Public Health England was the first health authority to make an official and clear statement about the reduced harm potential of vapor products. How much could more such statements contribute to appropriate legislation and ultimately help answer the question of appropriate taxation of vapor products?
The U.K. has long been a global leader in pursuing pragmatic strategies to deal with public health issues. Given the history of alcohol, birth control, illicit drugs, workplace safety, etc., it is encouraging but not surprising to see U.K. leadership on nicotine issues. In other jurisdictions, it is often a small group of people with absolutist ideologies who impede progress in reducing risks. As with Wayne Wheeler of the Anti-Saloon League, they are energetic, loud, often very nasty, and wrong.
Cigarette manufacturers, such as Philip Morris International (PMI), claim they want to design a smoke-free future. What role do tax-based price differentiations play in stimulating the market for reduced-risk products and eventually, perhaps, achieving PMI’s goal?

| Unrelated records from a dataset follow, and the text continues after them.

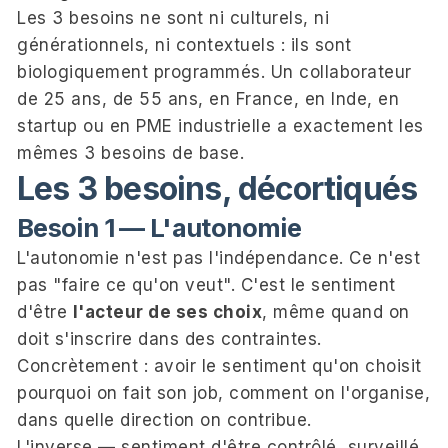
Les 3 besoins ne sont ni culturels, ni
générationnels, ni contextuels : ils sont
biologiquement programmés. Un collaborateur
de 25 ans, de 55 ans, en France, en Inde, en
startup ou en PME industrielle a exactement les
mêmes 3 besoins de base.
Les 3 besoins, décortiqués
Besoin 1 — L'autonomie
L'autonomie n'est pas l'indépendance. Ce n'est
pas "faire ce qu'on veut". C'est le sentiment
d'être
l'acteur de ses choix
, même quand on
doit s'inscrire dans des contraintes.
Concrètement : avoir le sentiment qu'on choisit
pourquoi on fait son job, comment on l'organise,
dans quelle direction on contribue.
L'inverse — sentiment d'être contrôlé, surveillé,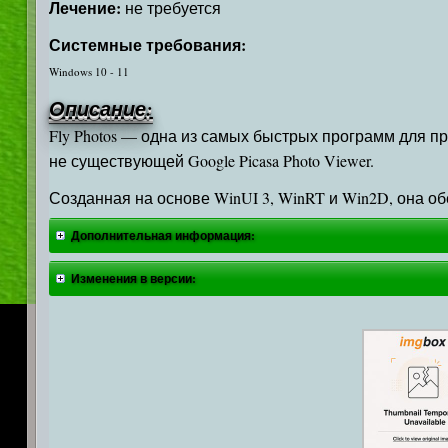
Лечение:
не требуется
Системные требования:
Windows 10 - 11
Описание:
Fly Photos — одна из самых быстрых программ для 
не существующей Google Picasa Photo Viewer.
Созданная на основе WinUI 3, WinRT и Win2D, она 
Дополнительная информация:
Изменения в версии: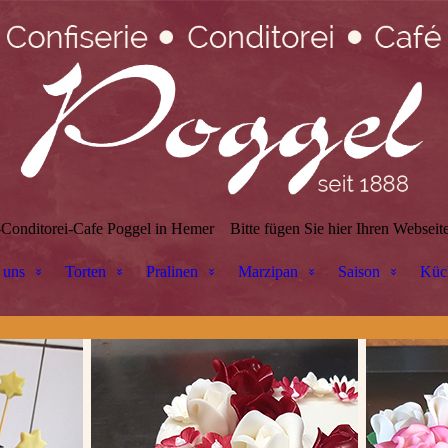
-Conditorei-Cafe Poggel in Hemer
Bitte fügen Sie hier Ihren Webseite
 uns
Torten
Pralinen
Marzipan
Saison
Küc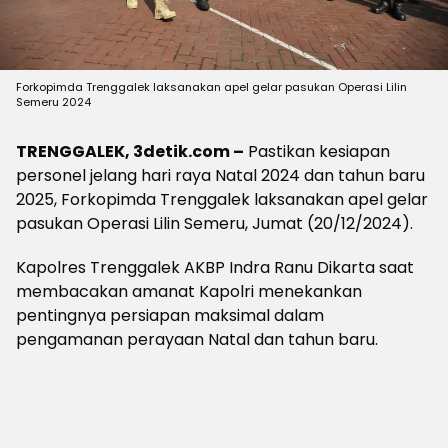
Forkopimda Trenggalek laksanakan apel gelar pasukan Operasi Lilin
Semeru 2024
TRENGGALEK, 3detik.com –
Pastikan kesiapan
personel jelang hari raya Natal 2024 dan tahun baru
2025, Forkopimda Trenggalek laksanakan apel gelar
pasukan Operasi Lilin Semeru, Jumat (20/12/2024).
Kapolres Trenggalek AKBP Indra Ranu Dikarta saat
membacakan amanat Kapolri menekankan
pentingnya persiapan maksimal dalam
pengamanan perayaan Natal dan tahun baru.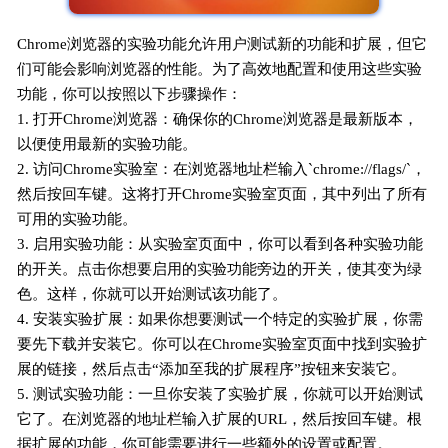
Chrome浏览器的实验功能允许用户测试新的功能和扩展，但它
们可能会影响浏览器的性能。为了高效地配置和使用这些实验
功能，你可以按照以下步骤操作：
1. 打开Chrome浏览器：确保你的Chrome浏览器是最新版本，
以便使用最新的实验功能。
2. 访问Chrome实验室：在浏览器地址栏输入`chrome://flags/`，
然后按回车键。这将打开Chrome实验室页面，其中列出了所有
可用的实验功能。
3. 启用实验功能：从实验室页面中，你可以看到各种实验功能
的开关。点击你想要启用的实验功能旁边的开关，使其变为绿
色。这样，你就可以开始测试该功能了。
4. 安装实验扩展：如果你想要测试一个特定的实验扩展，你需
要先下载并安装它。你可以在Chrome实验室页面中找到实验扩
展的链接，然后点击“添加至我的扩展程序”按钮来安装它。
5. 测试实验功能：一旦你安装了实验扩展，你就可以开始测试
它了。在浏览器的地址栏输入扩展的URL，然后按回车键。根
据扩展的功能，你可能需要进行一些额外的设置或配置。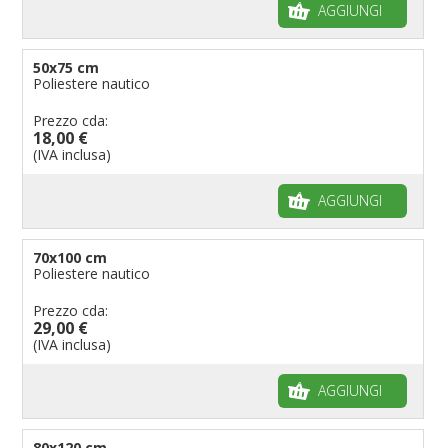
AGGIUNGI
50x75 cm
Poliestere nautico
Prezzo cda:
18,00 €
(IVA inclusa)
AGGIUNGI
70x100 cm
Poliestere nautico
Prezzo cda:
29,00 €
(IVA inclusa)
AGGIUNGI
80x120 cm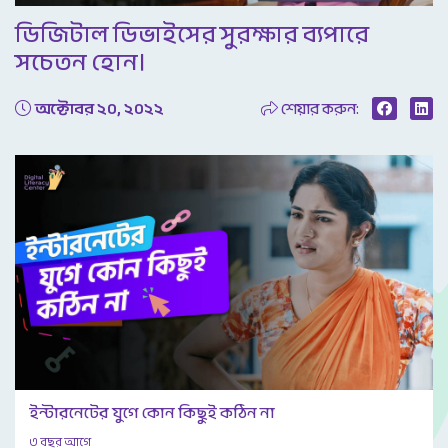
Video
ডিজিটাল ডিভাইসের সুরক্ষার ব্যপারে
সচেতন হোন।
অক্টোবর ২০, ২০২২
শেয়ার করুন:
ইন্টারনেটের যুগে কোন কিছুই কঠিন না
৩ বছর আগে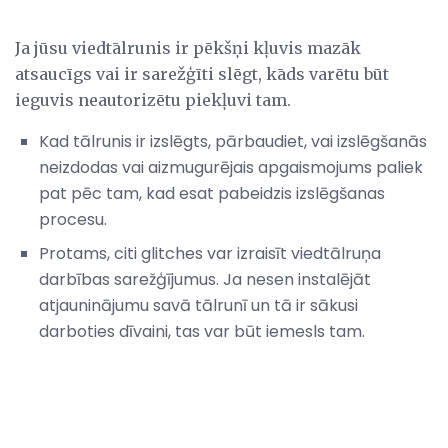
Ja jūsu viedtālrunis ir pēkšņi kļuvis mazāk
atsaucīgs vai ir sarežģīti slēgt, kāds varētu būt
ieguvis neautorizētu piekļuvi tam.
Kad tālrunis ir izslēgts, pārbaudiet, vai izslēgšanās
neizdodas vai aizmugurējais apgaismojums paliek
pat pēc tam, kad esat pabeidzis izslēgšanas
procesu.
Protams, citi glitches var izraisīt viedtālruņa
darbības sarežģījumus. Ja nesen instalējāt
atjauninājumu savā tālrunī un tā ir sākusi
darboties dīvaini, tas var būt iemesls tam.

Differential pricing is huge, and decisions on taxation shape those differentials. As evolving technology allows the noncombustion products to get ever more acceptable to smokers, price will play a huge role in shaping the market. Tax policy can literally stop a global pandemic of cigarette-caused disease. Finance officials around the world can play a huge role in doing what D.A. Henderson did to smallpox, or Norman Borlaug to reduce famine, and should be no less honored for making it happen.—S.R.